### WHAT TO DO
Pictures are to be left out. Copy exactly, and only, the lines from the start of the entries below to the line with "Maintenant dans toute", both included.

### ENTRIES SUPPLIED
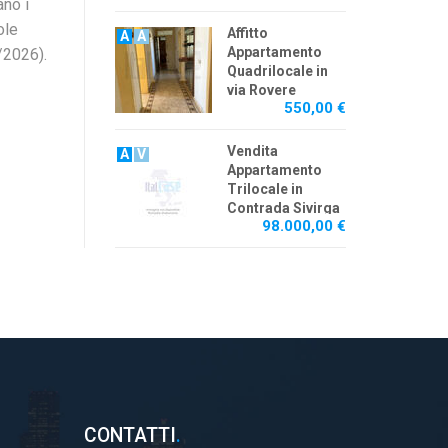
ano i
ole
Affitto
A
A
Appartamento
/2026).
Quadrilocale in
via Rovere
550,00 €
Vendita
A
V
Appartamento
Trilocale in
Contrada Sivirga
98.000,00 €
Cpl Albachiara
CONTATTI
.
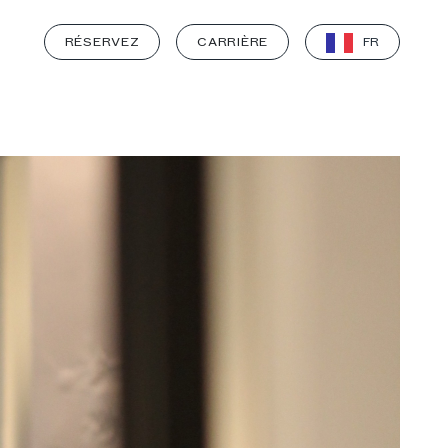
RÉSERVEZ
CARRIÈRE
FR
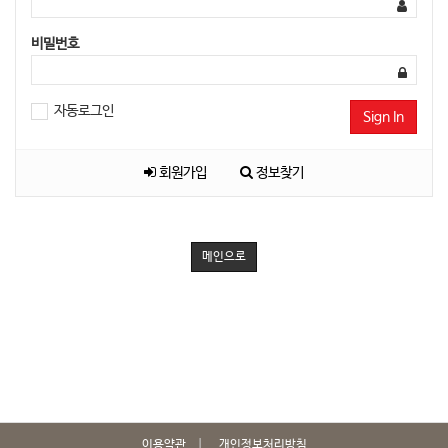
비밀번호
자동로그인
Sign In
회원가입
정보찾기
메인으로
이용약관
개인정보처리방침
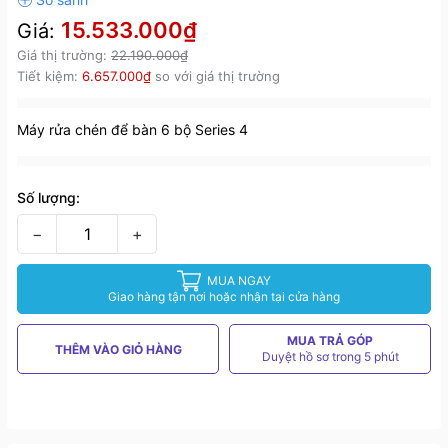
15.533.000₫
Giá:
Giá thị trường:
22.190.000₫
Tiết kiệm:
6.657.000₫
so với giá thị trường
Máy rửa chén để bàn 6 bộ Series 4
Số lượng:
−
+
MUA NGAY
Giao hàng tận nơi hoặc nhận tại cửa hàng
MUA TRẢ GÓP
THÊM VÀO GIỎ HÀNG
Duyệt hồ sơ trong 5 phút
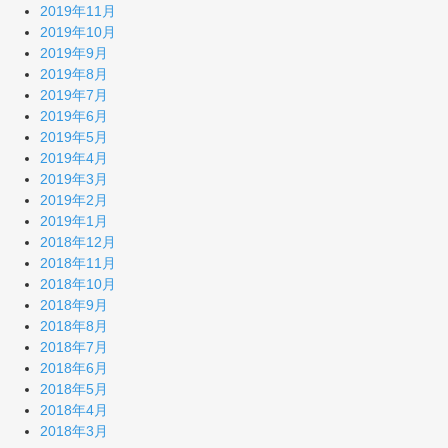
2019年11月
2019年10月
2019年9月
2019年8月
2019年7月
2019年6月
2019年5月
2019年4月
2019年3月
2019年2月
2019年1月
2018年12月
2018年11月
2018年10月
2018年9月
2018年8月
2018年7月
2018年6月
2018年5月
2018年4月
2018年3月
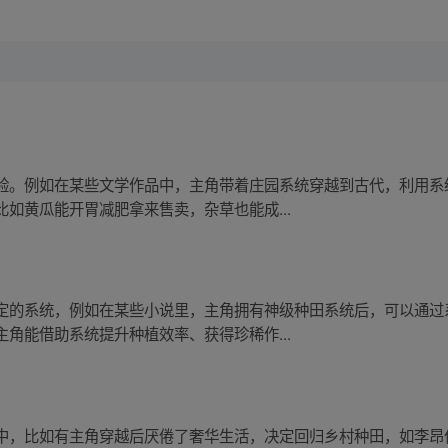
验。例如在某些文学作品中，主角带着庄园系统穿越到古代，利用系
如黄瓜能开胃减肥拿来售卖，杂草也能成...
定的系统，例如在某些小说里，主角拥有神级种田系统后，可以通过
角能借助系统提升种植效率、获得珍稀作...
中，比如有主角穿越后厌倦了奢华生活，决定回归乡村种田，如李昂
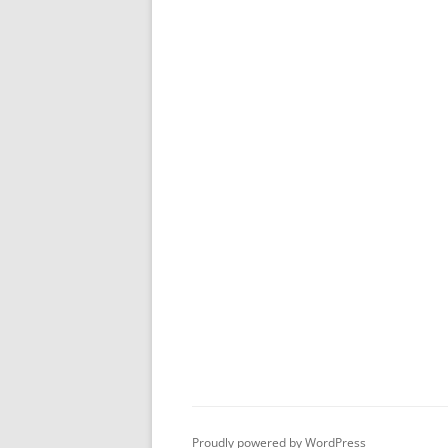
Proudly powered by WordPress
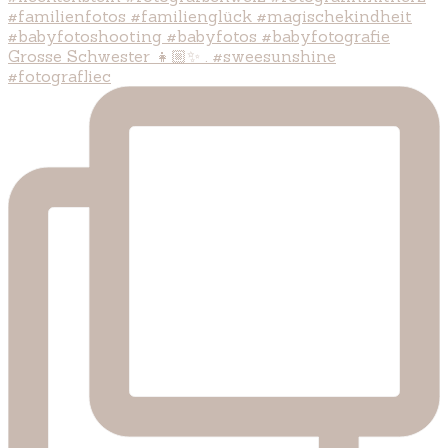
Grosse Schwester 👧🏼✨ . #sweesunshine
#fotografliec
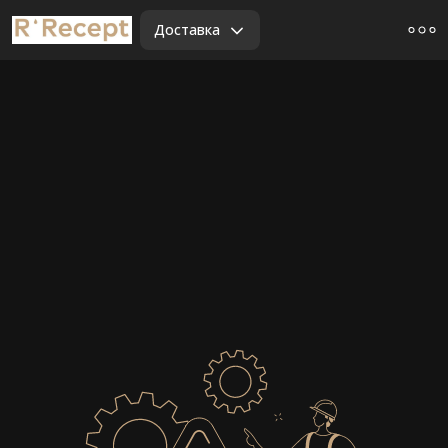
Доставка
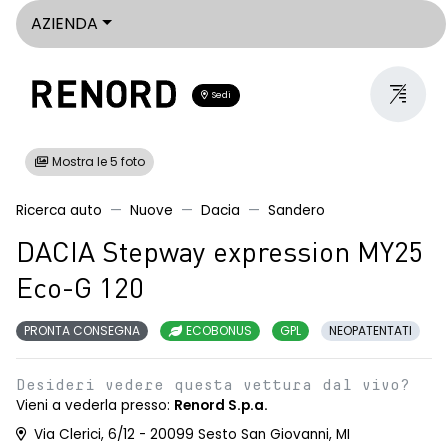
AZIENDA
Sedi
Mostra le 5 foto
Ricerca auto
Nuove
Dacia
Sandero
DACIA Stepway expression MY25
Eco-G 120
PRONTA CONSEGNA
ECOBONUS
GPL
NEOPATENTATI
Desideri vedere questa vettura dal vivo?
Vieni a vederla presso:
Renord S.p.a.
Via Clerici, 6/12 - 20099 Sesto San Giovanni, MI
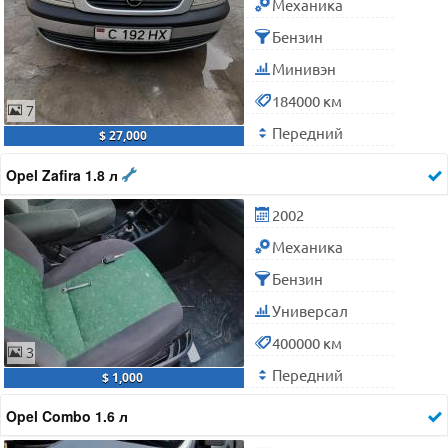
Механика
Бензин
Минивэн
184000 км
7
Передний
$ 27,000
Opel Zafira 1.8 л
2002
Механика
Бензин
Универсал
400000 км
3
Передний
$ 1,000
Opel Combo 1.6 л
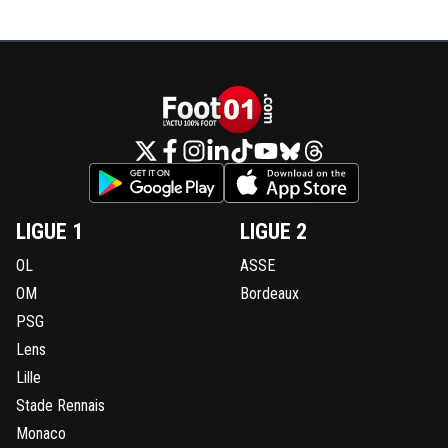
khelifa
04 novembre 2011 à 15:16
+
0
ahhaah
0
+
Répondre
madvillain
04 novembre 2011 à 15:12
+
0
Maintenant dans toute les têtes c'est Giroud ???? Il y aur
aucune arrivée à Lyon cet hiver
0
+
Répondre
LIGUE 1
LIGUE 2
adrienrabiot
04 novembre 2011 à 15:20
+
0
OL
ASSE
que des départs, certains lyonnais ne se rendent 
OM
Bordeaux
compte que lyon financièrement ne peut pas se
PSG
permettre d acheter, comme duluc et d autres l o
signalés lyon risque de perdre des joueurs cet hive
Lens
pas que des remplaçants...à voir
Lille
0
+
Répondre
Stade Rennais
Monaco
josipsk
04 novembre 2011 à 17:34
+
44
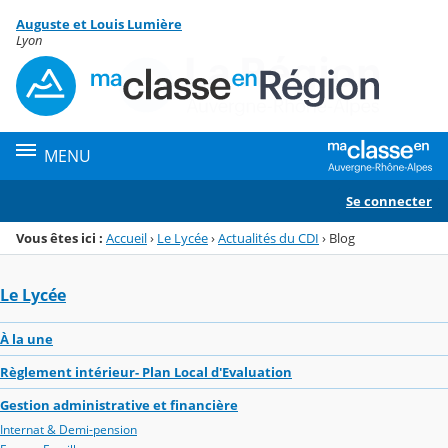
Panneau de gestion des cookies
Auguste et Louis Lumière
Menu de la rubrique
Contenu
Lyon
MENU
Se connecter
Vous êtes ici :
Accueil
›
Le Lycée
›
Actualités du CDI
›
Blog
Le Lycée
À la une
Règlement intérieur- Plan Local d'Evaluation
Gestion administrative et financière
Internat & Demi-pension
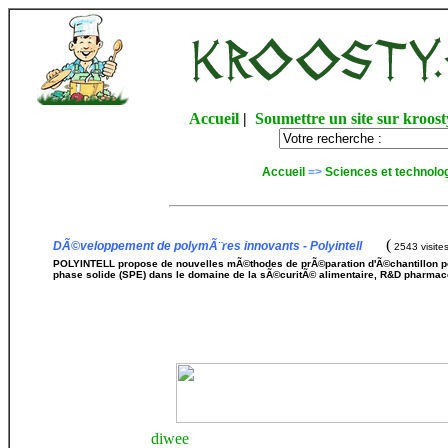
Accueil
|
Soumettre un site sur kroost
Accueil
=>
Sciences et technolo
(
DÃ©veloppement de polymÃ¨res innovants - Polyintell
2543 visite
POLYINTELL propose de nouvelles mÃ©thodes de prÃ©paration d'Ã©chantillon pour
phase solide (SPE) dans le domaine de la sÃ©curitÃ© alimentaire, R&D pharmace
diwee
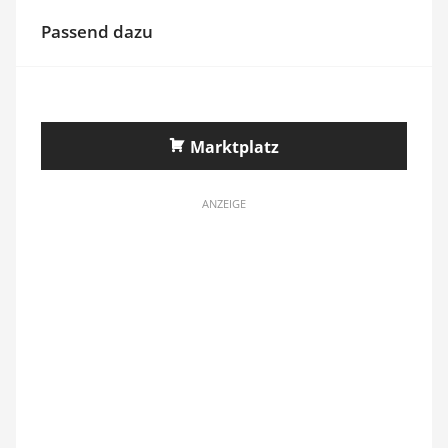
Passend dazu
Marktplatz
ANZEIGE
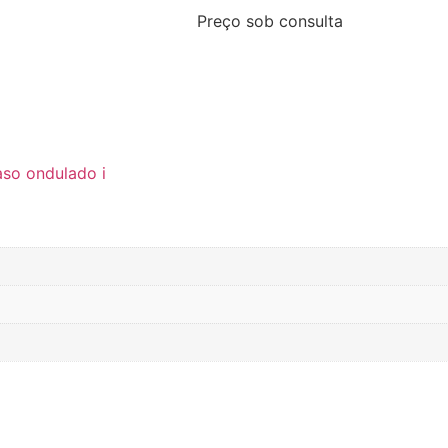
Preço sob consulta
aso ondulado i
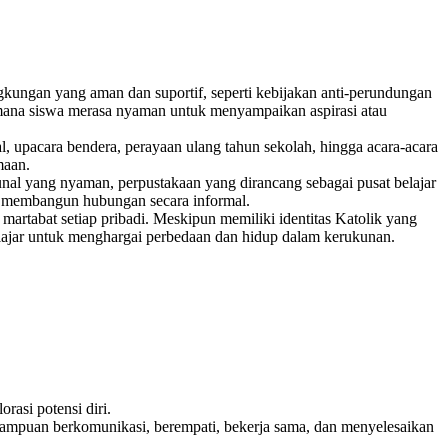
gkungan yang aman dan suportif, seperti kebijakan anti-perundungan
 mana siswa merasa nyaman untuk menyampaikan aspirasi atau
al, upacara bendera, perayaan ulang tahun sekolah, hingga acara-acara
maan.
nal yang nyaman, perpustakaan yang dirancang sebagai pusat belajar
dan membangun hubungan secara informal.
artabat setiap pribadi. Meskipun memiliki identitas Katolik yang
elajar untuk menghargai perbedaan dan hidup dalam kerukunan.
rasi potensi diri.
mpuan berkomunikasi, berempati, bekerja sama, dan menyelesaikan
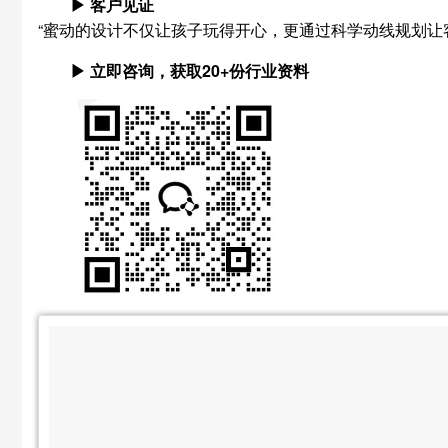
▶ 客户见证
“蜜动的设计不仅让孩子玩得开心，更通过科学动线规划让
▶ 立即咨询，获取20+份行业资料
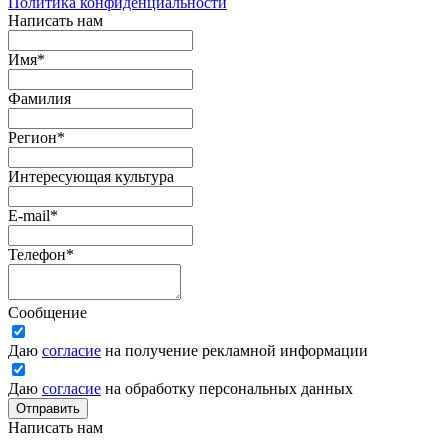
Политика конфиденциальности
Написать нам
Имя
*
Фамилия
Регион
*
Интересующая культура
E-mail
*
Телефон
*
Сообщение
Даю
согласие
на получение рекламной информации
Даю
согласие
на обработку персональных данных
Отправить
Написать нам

### EXPECTED ANSWER
ano i
ole
Affitto
A
A
Appartamento
/2026).
Quadrilocale in
via Rovere
550,00 €
Vendita
A
V
Appartamento
Trilocale in
Contrada Sivirga
98.000,00 €
Cpl Albachiara
CONTATTI
.
RÉSERVEZ
CARRIÈRE
FR
비밀번호
자동로그인
Sign In
회원가입
정보찾기
메인으로
이용약관
개인정보처리방침
15.533.000₫
Giá:
Giá thị trường:
22.190.000₫
Tiết kiệm:
6.657.000₫
so với giá thị trường
Máy rửa chén để bàn 6 bộ Series 4
Số lượng:
−
+
MUA NGAY
Giao hàng tận nơi hoặc nhận tại cửa hàng
MUA TRẢ GÓP
THÊM VÀO GIỎ HÀNG
Duyệt hồ sơ trong 5 phút
2019年11月
2019年10月
2019年9月
2019年8月
2019年7月
2019年6月
2019年5月
2019年4月
2019年3月
2019年2月
2019年1月
2018年12月
2018年11月
2018年10月
2018年9月
2018年8月
2018年7月
2018年6月
2018年5月
2018年4月
2018年3月
验。例如在某些文学作品中，主角带着庄园系统穿越到古代，利用系
如黄瓜能开胃减肥拿来售卖，杂草也能成...
定的系统，例如在某些小说里，主角拥有神级种田系统后，可以通过
角能借助系统提升种植效率、获得珍稀作...
中，比如有主角穿越后厌倦了奢华生活，决定回归乡村种田，如李昂
Proudly powered by WordPress
Grosse Schwester 👧🏼✨ . #sweesunshine
#fotografliec
Доставка
AZIENDA
Sedi
Mostra le 5 foto
Ricerca auto
Nuove
Dacia
Sandero
DACIA Stepway expression MY25
Eco-G 120
PRONTA CONSEGNA
ECOBONUS
GPL
NEOPATENTATI
Desideri vedere questa vettura dal vivo?
Vieni a vederla presso:
Renord S.p.a.
Via Clerici, 6/12 - 20099 Sesto San Giovanni, MI
Механика
Бензин
Минивэн
184000 км
7
Передний
$ 27,000
Opel Zafira 1.8 л
2002
Механика
Бензин
Универсал
400000 км
3
Передний
$ 1,000
Opel Combo 1.6 л
khelifa
04 novembre 2011 à 15:16
+
0
ahhaah
0
+
Répondre
madvillain
04 novembre 2011 à 15:12
+
0
Maintenant dans toute les têtes c'est Giroud ???? Il y aur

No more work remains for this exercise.